Łódzki oddział GDDKiA wydał oświadczenie, w którym wytyka szereg błędów merytorycznych i niespójności w kontroli przeprowadzonej przez NIK.
- Najwięcej kontrowersji budzi fakt, że NIK nie wskazała działań GDDKiA sprzecznych z obowiązującym prawem, jednocześnie wskazując uchybienia, co wzajemnie się wyklucza - czytamy w oświadczeniu GDDKiA. - Kolejną poważną wątpliwością jest kwestionowanie przez NIK przyjętej i stosowanej od lat w całym kraju metodyki wyznaczania miejsc do ochrony przed hałasem.
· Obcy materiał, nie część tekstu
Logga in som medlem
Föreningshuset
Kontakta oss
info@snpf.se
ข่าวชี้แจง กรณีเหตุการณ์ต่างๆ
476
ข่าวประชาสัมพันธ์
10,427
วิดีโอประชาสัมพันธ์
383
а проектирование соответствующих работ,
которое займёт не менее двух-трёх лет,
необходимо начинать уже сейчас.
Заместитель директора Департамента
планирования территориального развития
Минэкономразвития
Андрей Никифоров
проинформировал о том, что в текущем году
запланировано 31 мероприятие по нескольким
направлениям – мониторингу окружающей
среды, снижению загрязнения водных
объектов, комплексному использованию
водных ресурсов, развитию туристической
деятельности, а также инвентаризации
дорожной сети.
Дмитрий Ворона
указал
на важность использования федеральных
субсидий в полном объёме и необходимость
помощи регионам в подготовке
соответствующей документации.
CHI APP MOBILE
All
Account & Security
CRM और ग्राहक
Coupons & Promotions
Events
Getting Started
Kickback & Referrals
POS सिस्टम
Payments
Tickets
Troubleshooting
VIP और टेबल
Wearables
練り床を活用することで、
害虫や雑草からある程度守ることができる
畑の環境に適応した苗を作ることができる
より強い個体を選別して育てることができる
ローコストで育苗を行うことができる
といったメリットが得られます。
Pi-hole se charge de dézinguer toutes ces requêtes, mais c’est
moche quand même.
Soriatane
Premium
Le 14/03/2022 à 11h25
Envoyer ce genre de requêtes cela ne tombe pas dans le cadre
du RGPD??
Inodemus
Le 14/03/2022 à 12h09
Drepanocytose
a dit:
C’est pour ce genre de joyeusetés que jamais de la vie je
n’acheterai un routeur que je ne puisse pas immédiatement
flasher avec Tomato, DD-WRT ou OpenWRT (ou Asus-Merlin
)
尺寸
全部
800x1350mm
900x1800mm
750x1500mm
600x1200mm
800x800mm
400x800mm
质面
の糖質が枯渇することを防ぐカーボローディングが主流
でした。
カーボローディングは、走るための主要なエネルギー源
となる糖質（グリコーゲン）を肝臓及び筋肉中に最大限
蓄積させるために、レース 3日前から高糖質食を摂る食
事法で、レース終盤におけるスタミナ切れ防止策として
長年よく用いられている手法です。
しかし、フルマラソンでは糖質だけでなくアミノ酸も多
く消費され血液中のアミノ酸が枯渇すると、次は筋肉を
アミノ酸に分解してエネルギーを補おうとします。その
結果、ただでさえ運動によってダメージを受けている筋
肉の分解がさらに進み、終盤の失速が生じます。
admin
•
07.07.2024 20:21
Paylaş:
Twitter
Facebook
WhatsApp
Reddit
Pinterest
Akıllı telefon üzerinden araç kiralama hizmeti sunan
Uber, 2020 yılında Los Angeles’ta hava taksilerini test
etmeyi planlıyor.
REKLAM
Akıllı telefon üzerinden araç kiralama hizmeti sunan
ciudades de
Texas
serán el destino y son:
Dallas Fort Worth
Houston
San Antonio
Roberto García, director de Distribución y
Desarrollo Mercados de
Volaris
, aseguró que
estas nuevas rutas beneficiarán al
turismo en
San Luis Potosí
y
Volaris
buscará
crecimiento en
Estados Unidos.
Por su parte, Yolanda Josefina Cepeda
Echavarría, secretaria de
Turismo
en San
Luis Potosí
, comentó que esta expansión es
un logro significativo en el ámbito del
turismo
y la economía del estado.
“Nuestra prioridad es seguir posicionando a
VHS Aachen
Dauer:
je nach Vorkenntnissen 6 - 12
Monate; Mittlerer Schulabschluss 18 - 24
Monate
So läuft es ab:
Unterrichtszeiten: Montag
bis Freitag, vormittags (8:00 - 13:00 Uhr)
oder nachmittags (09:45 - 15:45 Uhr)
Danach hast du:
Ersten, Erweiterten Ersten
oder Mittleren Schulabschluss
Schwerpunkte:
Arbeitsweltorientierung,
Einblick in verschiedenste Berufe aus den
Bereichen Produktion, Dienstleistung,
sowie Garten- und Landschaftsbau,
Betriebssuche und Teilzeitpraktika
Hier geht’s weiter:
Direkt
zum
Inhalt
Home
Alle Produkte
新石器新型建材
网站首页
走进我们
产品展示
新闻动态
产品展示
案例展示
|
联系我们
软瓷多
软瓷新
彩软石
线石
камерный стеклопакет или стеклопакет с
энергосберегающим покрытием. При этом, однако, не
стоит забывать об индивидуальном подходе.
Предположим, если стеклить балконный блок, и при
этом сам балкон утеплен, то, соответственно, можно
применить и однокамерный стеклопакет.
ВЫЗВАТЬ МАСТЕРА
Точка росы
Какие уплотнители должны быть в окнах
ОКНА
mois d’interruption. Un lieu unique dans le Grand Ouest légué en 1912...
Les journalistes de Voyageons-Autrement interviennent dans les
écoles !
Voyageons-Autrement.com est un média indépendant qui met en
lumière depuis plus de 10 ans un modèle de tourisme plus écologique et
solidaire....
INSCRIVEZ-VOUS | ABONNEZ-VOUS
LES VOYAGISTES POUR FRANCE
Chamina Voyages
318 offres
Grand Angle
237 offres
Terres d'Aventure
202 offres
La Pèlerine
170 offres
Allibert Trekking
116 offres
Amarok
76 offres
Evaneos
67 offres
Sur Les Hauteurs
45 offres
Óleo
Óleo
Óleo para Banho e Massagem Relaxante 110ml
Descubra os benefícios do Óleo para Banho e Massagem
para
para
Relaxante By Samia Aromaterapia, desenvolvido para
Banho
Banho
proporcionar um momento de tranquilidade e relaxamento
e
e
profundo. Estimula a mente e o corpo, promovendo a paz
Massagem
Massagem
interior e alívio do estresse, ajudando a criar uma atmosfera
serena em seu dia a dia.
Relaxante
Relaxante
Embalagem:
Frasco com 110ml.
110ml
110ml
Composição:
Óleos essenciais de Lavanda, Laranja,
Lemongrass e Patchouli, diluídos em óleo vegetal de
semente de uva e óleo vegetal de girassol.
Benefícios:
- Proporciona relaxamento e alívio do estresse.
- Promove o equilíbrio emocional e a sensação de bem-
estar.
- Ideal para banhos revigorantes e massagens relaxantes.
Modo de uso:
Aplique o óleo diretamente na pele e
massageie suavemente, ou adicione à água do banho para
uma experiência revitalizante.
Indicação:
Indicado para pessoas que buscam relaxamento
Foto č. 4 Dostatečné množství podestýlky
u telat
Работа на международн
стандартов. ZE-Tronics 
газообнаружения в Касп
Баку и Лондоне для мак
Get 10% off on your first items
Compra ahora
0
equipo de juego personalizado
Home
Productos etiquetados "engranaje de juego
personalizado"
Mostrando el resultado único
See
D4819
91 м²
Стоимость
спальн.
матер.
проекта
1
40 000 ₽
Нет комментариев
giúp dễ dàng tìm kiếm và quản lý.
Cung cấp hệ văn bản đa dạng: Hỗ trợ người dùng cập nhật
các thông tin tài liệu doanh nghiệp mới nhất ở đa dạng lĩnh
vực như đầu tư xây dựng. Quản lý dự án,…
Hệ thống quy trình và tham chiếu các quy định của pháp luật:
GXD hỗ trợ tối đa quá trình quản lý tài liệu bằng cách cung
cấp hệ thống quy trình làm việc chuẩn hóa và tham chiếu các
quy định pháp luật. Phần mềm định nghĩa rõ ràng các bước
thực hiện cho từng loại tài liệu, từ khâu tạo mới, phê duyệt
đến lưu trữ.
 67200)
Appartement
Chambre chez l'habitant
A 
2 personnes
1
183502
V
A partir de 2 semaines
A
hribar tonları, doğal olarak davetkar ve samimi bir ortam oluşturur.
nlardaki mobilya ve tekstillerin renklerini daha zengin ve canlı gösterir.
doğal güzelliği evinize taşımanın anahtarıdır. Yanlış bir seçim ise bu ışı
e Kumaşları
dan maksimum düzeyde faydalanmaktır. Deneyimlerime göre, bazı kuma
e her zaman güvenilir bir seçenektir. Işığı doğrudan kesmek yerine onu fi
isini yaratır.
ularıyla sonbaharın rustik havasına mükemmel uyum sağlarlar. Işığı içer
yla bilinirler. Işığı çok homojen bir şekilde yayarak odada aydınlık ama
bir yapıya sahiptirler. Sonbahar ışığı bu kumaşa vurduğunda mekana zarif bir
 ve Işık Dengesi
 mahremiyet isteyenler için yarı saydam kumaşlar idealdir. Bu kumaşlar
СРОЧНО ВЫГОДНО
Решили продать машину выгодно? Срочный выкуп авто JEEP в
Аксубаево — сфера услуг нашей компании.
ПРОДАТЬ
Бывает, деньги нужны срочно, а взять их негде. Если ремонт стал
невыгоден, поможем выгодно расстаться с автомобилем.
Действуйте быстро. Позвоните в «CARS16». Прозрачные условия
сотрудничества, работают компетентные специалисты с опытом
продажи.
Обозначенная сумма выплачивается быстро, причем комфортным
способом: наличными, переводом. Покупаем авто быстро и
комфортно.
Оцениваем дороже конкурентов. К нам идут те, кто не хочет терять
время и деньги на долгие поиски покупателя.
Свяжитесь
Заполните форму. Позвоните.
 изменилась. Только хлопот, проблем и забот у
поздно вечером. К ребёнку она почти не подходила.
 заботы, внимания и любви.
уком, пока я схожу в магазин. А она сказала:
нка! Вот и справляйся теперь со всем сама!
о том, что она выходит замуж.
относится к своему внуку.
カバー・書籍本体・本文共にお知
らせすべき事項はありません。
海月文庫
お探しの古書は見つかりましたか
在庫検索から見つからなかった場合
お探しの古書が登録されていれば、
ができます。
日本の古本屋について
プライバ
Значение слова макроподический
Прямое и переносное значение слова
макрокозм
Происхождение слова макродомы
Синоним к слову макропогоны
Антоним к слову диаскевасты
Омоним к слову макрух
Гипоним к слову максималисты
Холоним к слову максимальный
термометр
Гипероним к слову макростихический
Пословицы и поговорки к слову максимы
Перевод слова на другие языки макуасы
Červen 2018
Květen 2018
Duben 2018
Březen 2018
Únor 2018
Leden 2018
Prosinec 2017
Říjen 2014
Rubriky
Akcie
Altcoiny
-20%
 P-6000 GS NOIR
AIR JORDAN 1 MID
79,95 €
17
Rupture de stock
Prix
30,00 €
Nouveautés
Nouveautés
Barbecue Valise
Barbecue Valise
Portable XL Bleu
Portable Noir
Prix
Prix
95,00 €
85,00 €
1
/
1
Należy podkreślić, że wspomniana metodyka nie była nigdy kwestionowana przez ograny odpowiedzialne za ochronę środowiska.
Przekroczenia norm w porze nocnej:
Najwyższa Izba Kontroli zleciła pomiary hałasu Instytutowi Ochrony Środowiska - Państwowemu Instytutowi Badawczemu. To jednostka podległa Ministerstwu Środowiska. Do urzędów, instytucji i NIK wpłynęło 1,3 tys. skarg na hałas. Mieszkańcy wskazali 68 miejsc przy autostradzie, gdzie ich zdaniem jest za głośno. Instytut wybrał 14 lokalizacji, gdzie przeprowadził badania. W pięciu przypadkach zanotowano przekroczenie norm w porze nocnej, gdy norma hałasu wynosi 56 dB (decybeli). W tych miejscach zmierzono przekroczenie norm: Natolin (przekroczenie o 2,3 dB), Łódź ul. Feliksińska (1,8 dB, Łódź ul. Giemzowska (1,2 dB), Wola Rakowa ul. Główna (0,3 dB), Łódź ul. Malownicza (0,7 dB).